La obra de Leandro se vincula de algún modo con los diarios de viaje que registra la literatura. Sin ir demasiado lejos en nuestra región contamos con las Crónicas de Indias y los diarios de navegación nacidos de tiempos de la colisión entre la cultura europea con los pueblos originarios del continente. La misma Cuba observada por los viajeros del siglo XIX ofrece una valiosa información sobre costumbres y sucesos históricos. Pero en todos los casos, incluso en las más escépticas relaciones, la mirada parte del ejercicio, consciente o no, de un papel hegemónico.

La operación del artista es diametralmente opuesta. Una criatura del Sur mira indistintamente al Norte y al Sur (India, Barbados, Tabasco, Perú, Panamá, y por supuesto, su Cuba cienfueguera), con absoluto sentido de la horizontalidad. Es el diálogo entre dos o más otredades. ¿O acaso no lo son las comunidades de la helada Buffalo y la desértica Arizona, donde los americanos autóctonos son, a lo sumo, una rareza folclórica que sobrevive a la depredación de la civilización industrial?

Leandro se parece más a Salvador Golomón, el personaje del carpenteriano Concierto barroco (con algo de su amo, el Indiano, a quien el proceso de criollización ha desmedulado la ínfula colonial), solo que en lugar de meter el ritmo de palmadas y cacerolas en la Venecia de Vivaldi, va más allá para comparar y compartir la suerte y la memoria de otros “golomones” que habitan en el paso del siglo XX al XXI en una periferia que se resiste a la marginalidad para convertirse en centro de imantación de una realidad poética afirmativa.

El artista es consciente de su proximidad al interés de Carpentier en hallar las claves de lo real maravilloso en tierras caribeñas. Lo demostró durante una pródiga estancia en Barbados, junto a su compañera Grisel Pujalá, donde el centro Earl Barrow exhibió en el 2013 el resultado de su indagación acerca del contacto de Carpentier con ese territorio antillano.

 Una de las piezas de Crónicas visuales.

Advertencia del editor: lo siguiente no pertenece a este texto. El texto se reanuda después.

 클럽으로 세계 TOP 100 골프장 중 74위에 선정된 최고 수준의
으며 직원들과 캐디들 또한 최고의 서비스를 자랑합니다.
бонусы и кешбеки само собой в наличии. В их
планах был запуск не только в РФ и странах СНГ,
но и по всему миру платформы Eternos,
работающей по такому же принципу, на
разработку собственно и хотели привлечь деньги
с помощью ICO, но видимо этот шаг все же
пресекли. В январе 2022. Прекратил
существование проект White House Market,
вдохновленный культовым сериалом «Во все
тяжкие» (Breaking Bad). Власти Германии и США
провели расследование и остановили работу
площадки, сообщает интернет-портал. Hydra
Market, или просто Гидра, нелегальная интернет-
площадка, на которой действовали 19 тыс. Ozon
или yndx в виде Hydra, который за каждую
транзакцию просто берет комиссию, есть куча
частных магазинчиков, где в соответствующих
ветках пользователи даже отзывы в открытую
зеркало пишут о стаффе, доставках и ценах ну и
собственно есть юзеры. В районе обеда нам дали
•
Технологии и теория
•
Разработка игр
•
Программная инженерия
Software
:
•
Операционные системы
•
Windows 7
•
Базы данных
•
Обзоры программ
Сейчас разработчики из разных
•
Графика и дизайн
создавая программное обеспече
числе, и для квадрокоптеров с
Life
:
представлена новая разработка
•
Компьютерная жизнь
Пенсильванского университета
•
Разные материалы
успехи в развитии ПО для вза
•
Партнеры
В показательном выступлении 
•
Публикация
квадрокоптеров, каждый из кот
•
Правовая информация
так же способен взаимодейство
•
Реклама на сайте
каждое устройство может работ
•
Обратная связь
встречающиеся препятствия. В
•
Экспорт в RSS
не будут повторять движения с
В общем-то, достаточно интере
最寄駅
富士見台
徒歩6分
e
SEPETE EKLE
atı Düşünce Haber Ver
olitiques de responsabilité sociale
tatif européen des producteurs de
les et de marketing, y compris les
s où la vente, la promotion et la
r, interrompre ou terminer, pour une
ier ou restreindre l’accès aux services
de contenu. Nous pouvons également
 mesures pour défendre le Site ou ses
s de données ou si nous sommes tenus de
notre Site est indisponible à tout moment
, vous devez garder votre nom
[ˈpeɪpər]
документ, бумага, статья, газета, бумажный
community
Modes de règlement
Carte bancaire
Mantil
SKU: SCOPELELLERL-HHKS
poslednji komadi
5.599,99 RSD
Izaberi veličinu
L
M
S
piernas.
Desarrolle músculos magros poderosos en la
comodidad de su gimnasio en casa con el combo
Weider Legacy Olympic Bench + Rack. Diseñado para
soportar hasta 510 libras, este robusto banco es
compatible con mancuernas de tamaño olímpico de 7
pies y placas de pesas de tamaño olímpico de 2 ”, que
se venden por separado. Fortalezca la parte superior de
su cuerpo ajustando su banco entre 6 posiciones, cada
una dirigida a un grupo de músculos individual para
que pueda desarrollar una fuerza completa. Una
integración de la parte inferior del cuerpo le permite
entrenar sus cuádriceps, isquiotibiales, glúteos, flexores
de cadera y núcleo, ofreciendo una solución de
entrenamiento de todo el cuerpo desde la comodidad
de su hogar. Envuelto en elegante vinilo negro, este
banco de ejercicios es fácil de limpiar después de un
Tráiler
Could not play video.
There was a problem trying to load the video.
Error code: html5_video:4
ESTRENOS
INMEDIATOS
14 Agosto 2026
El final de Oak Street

Foto: Yuris Nórido
 

Crónicas visuales debe leerse como un continuum, ninguna obra se explica por sí misma, sino en relación con las demás, como si estuviésemos ante una instalación poliédrica donde los mitos son los grandes protagonistas de una narración rica en asociaciones metafóricas.

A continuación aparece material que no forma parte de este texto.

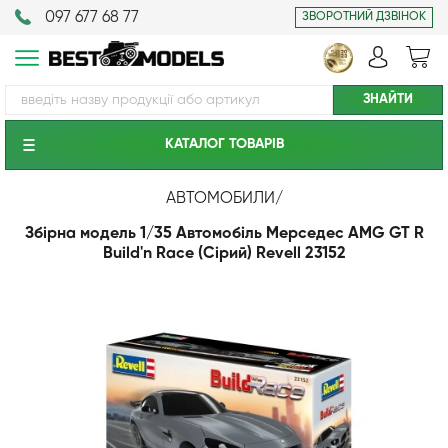
097 677 68 77
ЗВОРОТНИЙ ДЗВІНОК
КАТАЛОГ ТОВАРIВ
АВТОМОБИЛИ
/
Збірна модель 1/35 Автомобіль Мерседес AMG GT R
Build'n Race (Сірий) Revell 23152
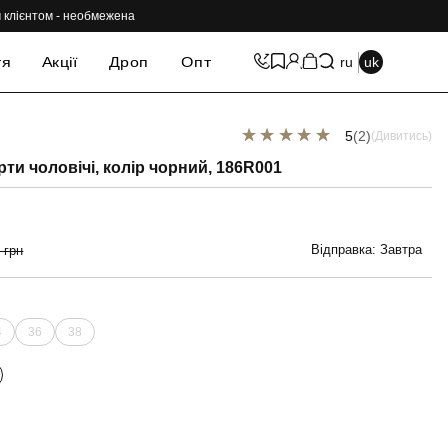
им клієнтом - необмежена
тя
Акції
Дроп
Опт
ru
uk
5
(2)
(Дивитись)
-69%
ти чоловічі, колір чорний, 186R001
Відправка: Завтра
 грн
4
36
38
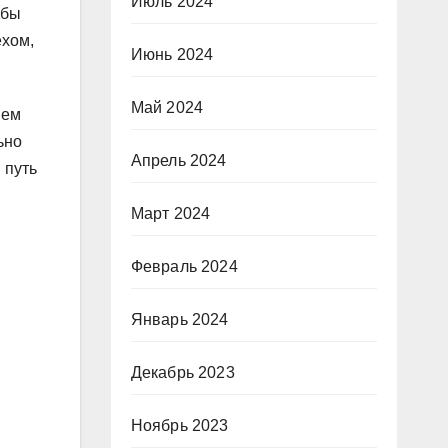
Июль 2024
обы
ехом,
Июнь 2024
Май 2024
ием
ьно
Апрель 2024
 путь
Март 2024
Февраль 2024
Январь 2024
Декабрь 2023
Ноябрь 2023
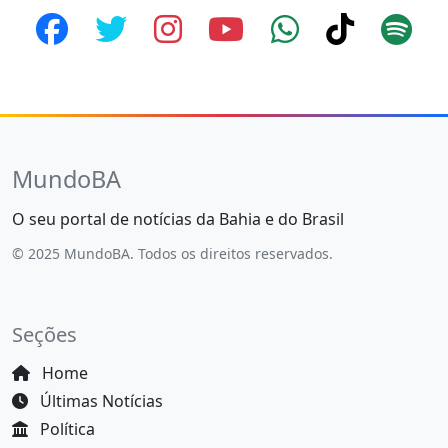
MundoBA
O seu portal de notícias da Bahia e do Brasil
© 2025 MundoBA. Todos os direitos reservados.
Seções
Home
Últimas Notícias
Política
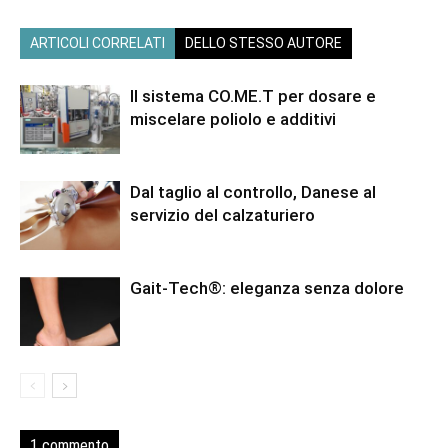
ARTICOLI CORRELATI
DELLO STESSO AUTORE
Il sistema CO.ME.T per dosare e
miscelare poliolo e additivi
Dal taglio al controllo, Danese al
servizio del calzaturiero
Gait-Tech®: eleganza senza dolore
1 commento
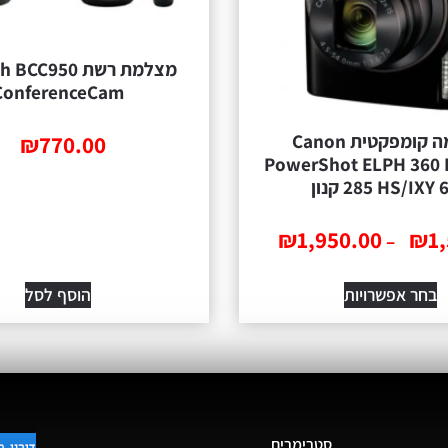
מצלמת רשת C950
ConferenceCam
מצלמה ‏קומפקטית Canon
₪
770.00
PowerShot ELPH 360
HS/IXY 650 קנון
₪
1,950.00
₪
1
–
בחר אפשרויות
הוסף לסל
סטרימרים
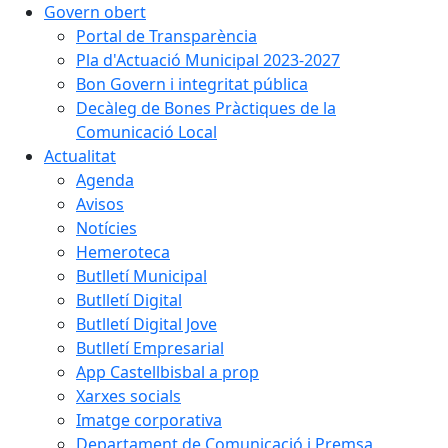
Govern obert
Portal de Transparència
Pla d'Actuació Municipal 2023-2027
Bon Govern i integritat pública
Decàleg de Bones Pràctiques de la
Comunicació Local
Actualitat
Agenda
Avisos
Notícies
Hemeroteca
Butlletí Municipal
Butlletí Digital
Butlletí Digital Jove
Butlletí Empresarial
App Castellbisbal a prop
Xarxes socials
Imatge corporativa
Departament de Comunicació i Premsa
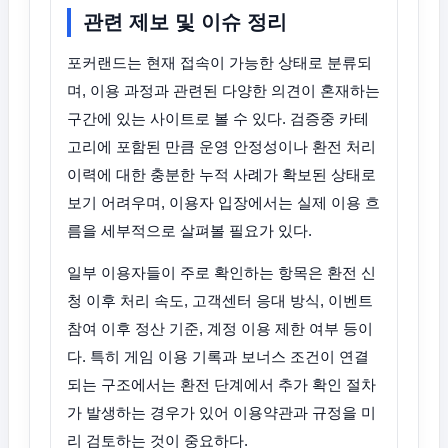
관련 제보 및 이슈 정리
포커랜드는 현재 접속이 가능한 상태로 분류되
며, 이용 과정과 관련된 다양한 의견이 혼재하는
구간에 있는 사이트로 볼 수 있다. 검증중 카테
고리에 포함된 만큼 운영 안정성이나 환전 처리
이력에 대한 충분한 누적 사례가 확보된 상태로
보기 어려우며, 이용자 입장에서는 실제 이용 흐
름을 세부적으로 살펴볼 필요가 있다.
일부 이용자들이 주로 확인하는 항목은 환전 신
청 이후 처리 속도, 고객센터 응대 방식, 이벤트
참여 이후 정산 기준, 계정 이용 제한 여부 등이
다. 특히 게임 이용 기록과 보너스 조건이 연결
되는 구조에서는 환전 단계에서 추가 확인 절차
가 발생하는 경우가 있어 이용약관과 규정을 미
리 검토하는 것이 중요하다.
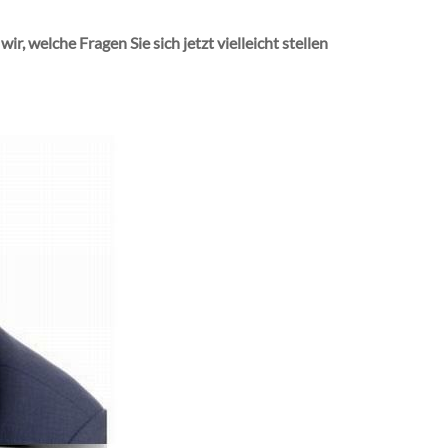
 welche Fragen Sie sich jetzt vielleicht stellen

Un tiempo atrás, en uno de sus regresos a Cienfuegos, Leandro hizo profesión de su arte poética al decir: “El arte como un hecho total, integrador, no es algo nuevo. En las culturas antiguas era así y en las que no han sido afectadas por la modernización, esto sigue siendo un elemento básico. Es solamente después del establecimiento de la sociedad industrial que se promovió la especialización. Hoy día, en el siglo XXI, estamos en otra época donde la interdisciplinaridad es una necesidad, no un lujo”.